• _Data extract_:

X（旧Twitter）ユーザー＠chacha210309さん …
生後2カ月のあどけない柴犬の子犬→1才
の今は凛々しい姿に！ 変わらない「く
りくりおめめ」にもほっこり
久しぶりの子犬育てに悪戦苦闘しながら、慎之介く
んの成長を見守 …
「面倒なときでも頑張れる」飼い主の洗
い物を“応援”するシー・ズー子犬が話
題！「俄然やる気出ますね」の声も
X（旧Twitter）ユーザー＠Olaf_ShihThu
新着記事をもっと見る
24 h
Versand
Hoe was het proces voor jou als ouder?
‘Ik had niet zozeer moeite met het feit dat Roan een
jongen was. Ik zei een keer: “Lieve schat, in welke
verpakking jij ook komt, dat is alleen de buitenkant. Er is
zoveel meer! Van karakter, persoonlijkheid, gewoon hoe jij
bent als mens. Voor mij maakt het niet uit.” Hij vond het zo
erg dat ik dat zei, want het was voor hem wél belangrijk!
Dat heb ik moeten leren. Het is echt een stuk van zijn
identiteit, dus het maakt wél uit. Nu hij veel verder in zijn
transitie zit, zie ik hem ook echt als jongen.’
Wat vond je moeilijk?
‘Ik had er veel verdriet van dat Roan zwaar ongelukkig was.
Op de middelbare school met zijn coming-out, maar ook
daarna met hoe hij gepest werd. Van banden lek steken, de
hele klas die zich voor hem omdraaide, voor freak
--
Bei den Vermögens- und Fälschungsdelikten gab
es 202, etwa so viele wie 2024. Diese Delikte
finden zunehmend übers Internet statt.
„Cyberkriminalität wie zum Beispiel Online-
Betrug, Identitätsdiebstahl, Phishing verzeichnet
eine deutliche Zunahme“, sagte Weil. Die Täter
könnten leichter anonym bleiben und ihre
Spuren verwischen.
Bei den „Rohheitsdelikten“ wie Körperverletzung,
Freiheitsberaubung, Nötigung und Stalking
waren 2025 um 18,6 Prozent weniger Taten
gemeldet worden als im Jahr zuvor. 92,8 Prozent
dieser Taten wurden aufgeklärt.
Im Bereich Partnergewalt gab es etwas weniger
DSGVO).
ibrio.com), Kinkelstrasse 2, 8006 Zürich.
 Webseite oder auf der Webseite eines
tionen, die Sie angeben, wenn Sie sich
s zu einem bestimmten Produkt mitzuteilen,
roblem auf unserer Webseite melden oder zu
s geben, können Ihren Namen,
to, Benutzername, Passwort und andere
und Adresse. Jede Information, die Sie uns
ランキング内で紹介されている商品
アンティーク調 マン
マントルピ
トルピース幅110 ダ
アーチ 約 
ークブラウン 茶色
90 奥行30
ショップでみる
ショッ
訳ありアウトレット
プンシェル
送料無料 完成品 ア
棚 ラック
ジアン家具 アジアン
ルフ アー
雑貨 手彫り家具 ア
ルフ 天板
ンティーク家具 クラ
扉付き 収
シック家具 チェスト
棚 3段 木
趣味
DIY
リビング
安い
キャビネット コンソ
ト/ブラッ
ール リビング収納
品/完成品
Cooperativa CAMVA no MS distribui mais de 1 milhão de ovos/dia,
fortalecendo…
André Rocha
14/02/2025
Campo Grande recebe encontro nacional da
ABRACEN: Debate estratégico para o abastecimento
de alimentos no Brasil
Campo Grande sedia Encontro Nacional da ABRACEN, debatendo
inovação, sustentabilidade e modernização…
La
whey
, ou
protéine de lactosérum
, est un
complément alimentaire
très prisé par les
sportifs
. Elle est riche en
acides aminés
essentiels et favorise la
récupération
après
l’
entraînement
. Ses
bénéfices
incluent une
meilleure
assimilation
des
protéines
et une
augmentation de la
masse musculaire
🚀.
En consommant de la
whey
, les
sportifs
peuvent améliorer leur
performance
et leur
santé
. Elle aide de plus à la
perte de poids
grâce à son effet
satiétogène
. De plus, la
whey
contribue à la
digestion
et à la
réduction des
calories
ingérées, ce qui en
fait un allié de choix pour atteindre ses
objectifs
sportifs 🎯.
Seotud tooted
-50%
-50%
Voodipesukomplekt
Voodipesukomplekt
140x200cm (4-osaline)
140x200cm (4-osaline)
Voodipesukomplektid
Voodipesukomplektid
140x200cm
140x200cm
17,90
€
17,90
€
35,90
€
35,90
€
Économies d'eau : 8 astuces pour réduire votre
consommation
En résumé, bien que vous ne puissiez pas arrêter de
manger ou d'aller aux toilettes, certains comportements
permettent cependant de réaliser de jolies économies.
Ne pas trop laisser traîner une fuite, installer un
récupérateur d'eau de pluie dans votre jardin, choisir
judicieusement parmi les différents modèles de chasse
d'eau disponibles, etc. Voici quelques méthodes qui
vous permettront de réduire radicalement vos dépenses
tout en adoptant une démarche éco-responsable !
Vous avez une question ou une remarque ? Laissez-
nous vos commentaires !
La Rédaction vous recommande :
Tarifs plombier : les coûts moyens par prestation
---
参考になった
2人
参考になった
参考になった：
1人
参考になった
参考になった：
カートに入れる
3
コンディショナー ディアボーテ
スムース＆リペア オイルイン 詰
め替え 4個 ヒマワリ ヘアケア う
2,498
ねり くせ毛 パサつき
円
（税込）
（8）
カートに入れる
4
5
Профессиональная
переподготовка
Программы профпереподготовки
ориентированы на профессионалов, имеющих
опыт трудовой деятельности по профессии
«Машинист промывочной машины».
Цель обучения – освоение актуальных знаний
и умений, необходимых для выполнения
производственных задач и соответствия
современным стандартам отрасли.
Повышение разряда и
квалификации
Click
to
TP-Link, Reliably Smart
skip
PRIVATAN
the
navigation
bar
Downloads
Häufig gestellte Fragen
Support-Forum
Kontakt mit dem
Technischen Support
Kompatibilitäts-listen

• _Task item_:
Reproduce word for word the material above, beginning with the line that contains "X（旧Twitter）ユーザー＠chacha210309さん …" and ending with the line that contains "verpakking jij ook".

• _Problem solution_:
X（旧Twitter）ユーザー＠chacha210309さん …
生後2カ月のあどけない柴犬の子犬→1才
の今は凛々しい姿に！ 変わらない「く
りくりおめめ」にもほっこり
久しぶりの子犬育てに悪戦苦闘しながら、慎之介く
んの成長を見守 …
「面倒なときでも頑張れる」飼い主の洗
い物を“応援”するシー・ズー子犬が話
題！「俄然やる気出ますね」の声も
X（旧Twitter）ユーザー＠Olaf_ShihThu
新着記事をもっと見る
24 h
Versand
Hoe was het proces voor jou als ouder?
‘Ik had niet zozeer moeite met het feit dat Roan een
jongen was. Ik zei een keer: “Lieve schat, in welke
verpakking jij ook komt, dat is alleen de buitenkant. Er is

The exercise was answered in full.